»»
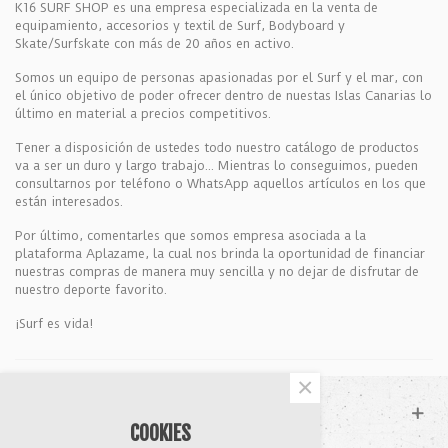
K16 SURF SHOP es una empresa especializada en la venta de
equipamiento, accesorios y textil de Surf, Bodyboard y
Skate/Surfskate con más de 20 años en activo.
Somos un equipo de personas apasionadas por el Surf y el mar, con
el único objetivo de poder ofrecer dentro de nuestas Islas Canarias lo
último en material a precios competitivos.
Tener a disposición de ustedes todo nuestro catálogo de productos
va a ser un duro y largo trabajo... Mientras lo conseguimos, pueden
consultarnos por teléfono o WhatsApp aquellos artículos en los que
están interesados.
Por último, comentarles que somos empresa asociada a la
plataforma Aplazame, la cual nos brinda la oportunidad de financiar
nuestras compras de manera muy sencilla y no dejar de disfrutar de
nuestro deporte favorito.
¡Surf es vida!
×
SOPORTE
COOKIES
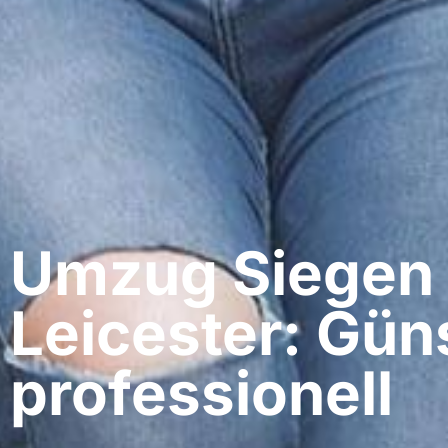
Umzug Siegen​
Leicester: Gün
professionell​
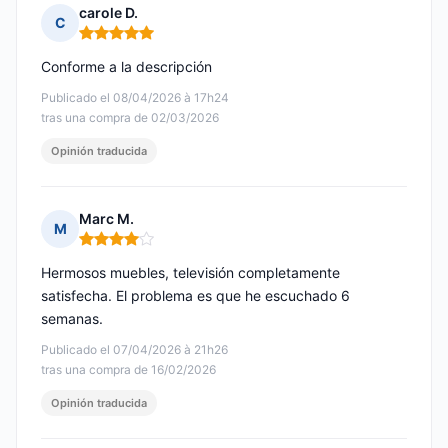
carole D.
C
Nota: 5 de 5
Conforme a la descripción
Publicado el 08/04/2026 à 17h24
tras una compra de 02/03/2026
Opinión traducida
Marc M.
M
Nota: 4 de 5
Hermosos muebles, televisión completamente
satisfecha. El problema es que he escuchado 6
semanas.
Publicado el 07/04/2026 à 21h26
tras una compra de 16/02/2026
Opinión traducida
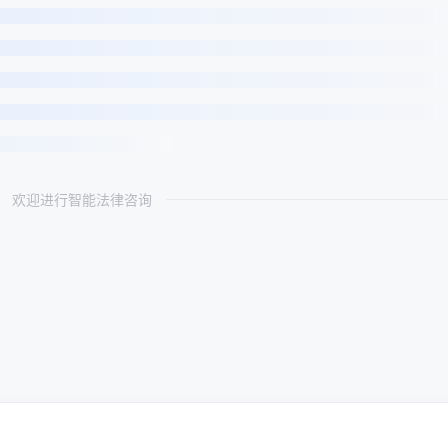
欢迎进行智能法律咨询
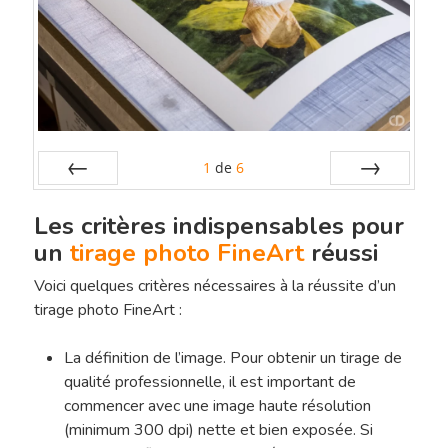
1
de
6
Préc
Suiv.
Les critères indispensables pour
un
tirage photo FineArt
réussi
Voici quelques critères nécessaires à la réussite d’un
tirage photo FineArt :
La définition de l’image. Pour obtenir un tirage de
qualité professionnelle, il est important de
commencer avec une image haute résolution
(minimum 300 dpi) nette et bien exposée. Si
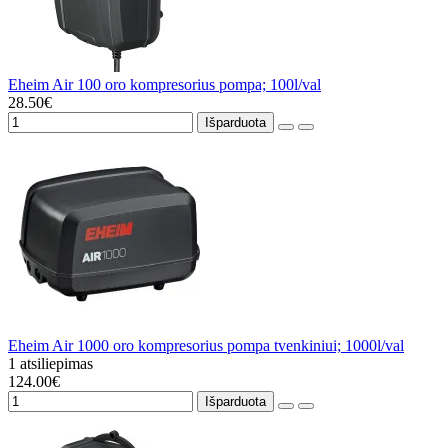
Eheim Air 100 oro kompresorius pompa; 100l/val
28.50€
Išparduota
Eheim Air 1000 oro kompresorius pompa tvenkiniui; 1000l/val
1 atsiliepimas
124.00€
Išparduota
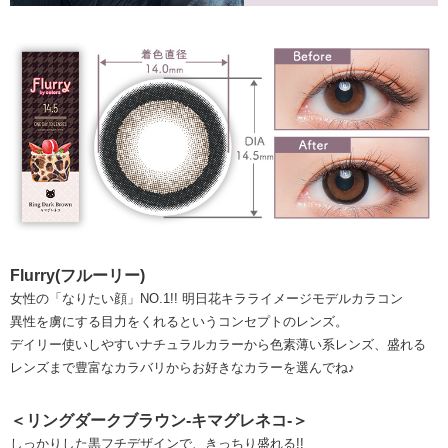
Flurry(フルーリー)
女性の「なりたい顔」NO.1!! 明日花キラライメージモデルカラコン
異性を虜にする目力をくれるというコンセプトのレンズ。
デイリー使いしやすいナチュラルカラーから色素薄い系レンズ、盛れる
レンズまで豊富なカラバリからお好きなカラーを選んでね♪
＜リングダークブラウン-キマグレネコ-＞
しっかりした黒フチデザインで、きっちり盛れる!!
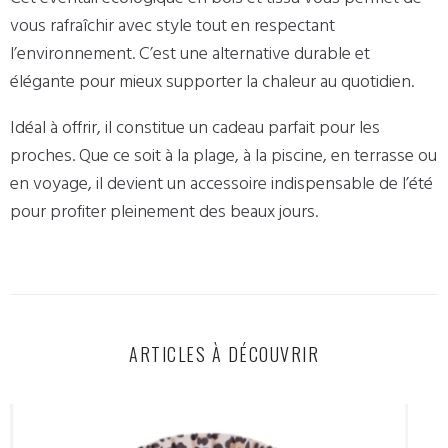
vous rafraîchir avec style tout en respectant
l’environnement. C’est une alternative durable et
élégante pour mieux supporter la chaleur au quotidien.
Idéal à offrir, il constitue un cadeau parfait pour les
proches. Que ce soit à la plage, à la piscine, en terrasse ou
en voyage, il devient un accessoire indispensable de l’été
pour profiter pleinement des beaux jours.
ARTICLES À DÉCOUVRIR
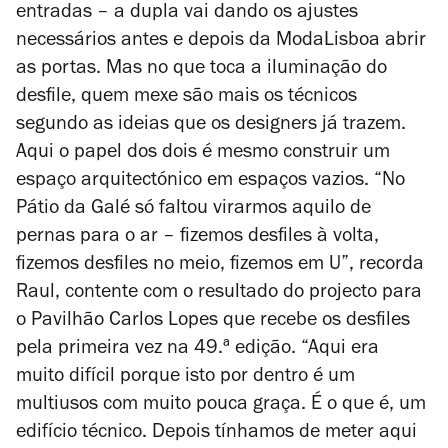
entradas – a dupla vai dando os ajustes
necessários antes e depois da ModaLisboa abrir
as portas. Mas no que toca a iluminação do
desfile, quem mexe são mais os técnicos
segundo as ideias que os designers já trazem.
Aqui o papel dos dois é mesmo construir um
espaço arquitectónico em espaços vazios. “No
Pátio da Galé só faltou virarmos aquilo de
pernas para o ar – fizemos desfiles à volta,
fizemos desfiles no meio, fizemos em U”, recorda
Raul, contente com o resultado do projecto para
o Pavilhão Carlos Lopes que recebe os desfiles
pela primeira vez na 49.ª edição. “Aqui era
muito difícil porque isto por dentro é um
multiusos com muito pouca graça. É o que é, um
edifício técnico. Depois tínhamos de meter aqui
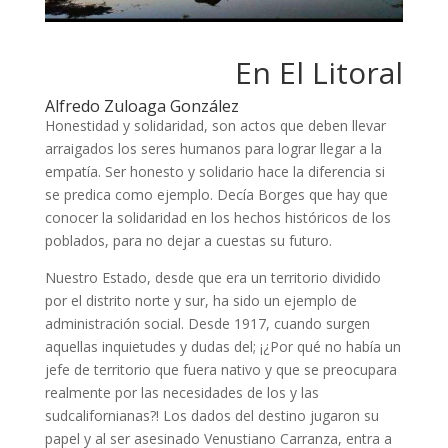
En El Litoral
Alfredo Zuloaga González
Honestidad y solidaridad, son actos que deben llevar
arraigados los seres humanos para lograr llegar a la
empatía. Ser honesto y solidario hace la diferencia si
se predica como ejemplo. Decía Borges que hay que
conocer la solidaridad en los hechos históricos de los
poblados, para no dejar a cuestas su futuro.
Nuestro Estado, desde que era un territorio dividido
por el distrito norte y sur, ha sido un ejemplo de
administración social. Desde 1917, cuando surgen
aquellas inquietudes y dudas del; ¡¿Por qué no había un
jefe de territorio que fuera nativo y que se preocupara
realmente por las necesidades de los y las
sudcalifornianas?! Los dados del destino jugaron su
papel y al ser asesinado Venustiano Carranza, entra a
««
**PROBLEM TO WORK ON**. All of the entries, apart from the pictures, must be returned exactly.

**PROBLEM SOLUTION**.
K16 SURF SHOP es una empresa especializada en la venta de
equipamiento, accesorios y textil de Surf, Bodyboard y
Skate/Surfskate con más de 20 años en activo.
Somos un equipo de personas apasionadas por el Surf y el mar, con
el único objetivo de poder ofrecer dentro de nuestas Islas Canarias lo
último en material a precios competitivos.
Tener a disposición de ustedes todo nuestro catálogo de productos
va a ser un duro y largo trabajo... Mientras lo conseguimos, pueden
consultarnos por teléfono o WhatsApp aquellos artículos en los que
están interesados.
Por último, comentarles que somos empresa asociada a la
plataforma Aplazame, la cual nos brinda la oportunidad de financiar
nuestras compras de manera muy sencilla y no dejar de disfrutar de
nuestro deporte favorito.
¡Surf es vida!
×
SOPORTE
COOKIES
Umzug Siegen​
Leicester: Gün
professionell​
carole D.
C
Nota: 5 de 5
Conforme a la descripción
Publicado el 08/04/2026 à 17h24
tras una compra de 02/03/2026
Opinión traducida
Marc M.
M
Nota: 4 de 5
Hermosos muebles, televisión completamente
satisfecha. El problema es que he escuchado 6
semanas.
Publicado el 07/04/2026 à 21h26
tras una compra de 16/02/2026
Opinión traducida
欢迎进行智能法律咨询
1
de
6
Préc
Suiv.
Les critères indispensables pour
un
tirage photo FineArt
réussi
Voici quelques critères nécessaires à la réussite d’un
tirage photo FineArt :
La définition de l’image. Pour obtenir un tirage de
qualité professionnelle, il est important de
commencer avec une image haute résolution
(minimum 300 dpi) nette et bien exposée. Si
Eheim Air 100 oro kompresorius pompa; 100l/val
28.50€
Išparduota
Eheim Air 1000 oro kompresorius pompa tvenkiniui; 1000l/val
1 atsiliepimas
124.00€
Išparduota
Flurry(フルーリー)
女性の「なりたい顔」NO.1!! 明日花キラライメージモデルカラコン
異性を虜にする目力をくれるというコンセプトのレンズ。
デイリー使いしやすいナチュラルカラーから色素薄い系レンズ、盛れる
レンズまで豊富なカラバリからお好きなカラーを選んでね♪
＜リングダークブラウン-キマグレネコ-＞
しっかりした黒フチデザインで、きっちり盛れる!!
vous rafraîchir avec style tout en respectant
l’environnement. C’est une alternative durable et
élégante pour mieux supporter la chaleur au quotidien.
Idéal à offrir, il constitue un cadeau parfait pour les
proches. Que ce soit à la plage, à la piscine, en terrasse ou
en voyage, il devient un accessoire indispensable de l’été
pour profiter pleinement des beaux jours.
ARTICLES À DÉCOUVRIR
entradas – a dupla vai dando os ajustes
necessários antes e depois da ModaLisboa abrir
as portas. Mas no que toca a iluminação do
desfile, quem mexe são mais os técnicos
segundo as ideias que os designers já trazem.
Aqui o papel dos dois é mesmo construir um
espaço arquitectónico em espaços vazios. “No
Pátio da Galé só faltou virarmos aquilo de
pernas para o ar – fizemos desfiles à volta,
fizemos desfiles no meio, fizemos em U”, recorda
Raul, contente com o resultado do projecto para
o Pavilhão Carlos Lopes que recebe os desfiles
pela primeira vez na 49.ª edição. “Aqui era
muito difícil porque isto por dentro é um
multiusos com muito pouca graça. É o que é, um
edifício técnico. Depois tínhamos de meter aqui
En El Litoral
Alfredo Zuloaga González
Honestidad y solidaridad, son actos que deben llevar
arraigados los seres humanos para lograr llegar a la
empatía. Ser honesto y solidario hace la diferencia si
se predica como ejemplo. Decía Borges que hay que
conocer la solidaridad en los hechos históricos de los
poblados, para no dejar a cuestas su futuro.
Nuestro Estado, desde que era un territorio dividido
por el distrito norte y sur, ha sido un ejemplo de
administración social. Desde 1917, cuando surgen
aquellas inquietudes y dudas del; ¡¿Por qué no había un
jefe de territorio que fuera nativo y que se preocupara
realmente por las necesidades de los y las
sudcalifornianas?! Los dados del destino jugaron su
papel y al ser asesinado Venustiano Carranza, entra a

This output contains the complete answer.